Transcribed page contents:
——

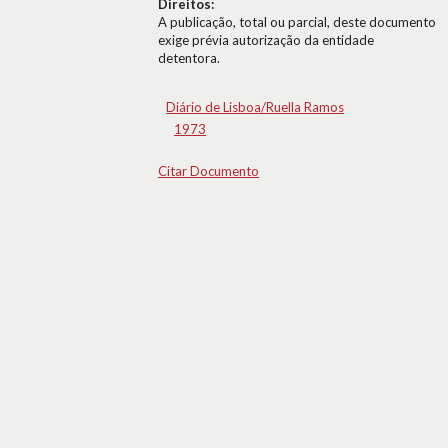
Direitos:
A publicação, total ou parcial, deste documento
exige prévia autorização da entidade
detentora.
Diário de Lisboa/Ruella Ramos
1973
Citar Documento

——

◆ TASK REQUIREMENTS:
Print, exactly and only, the lines running from the one with "exige prévia autorização da entidade" to the end of the data above.

◆ TASK OUTPUT:
exige prévia autorização da entidade
detentora.
Diário de Lisboa/Ruella Ramos
1973
Citar Documento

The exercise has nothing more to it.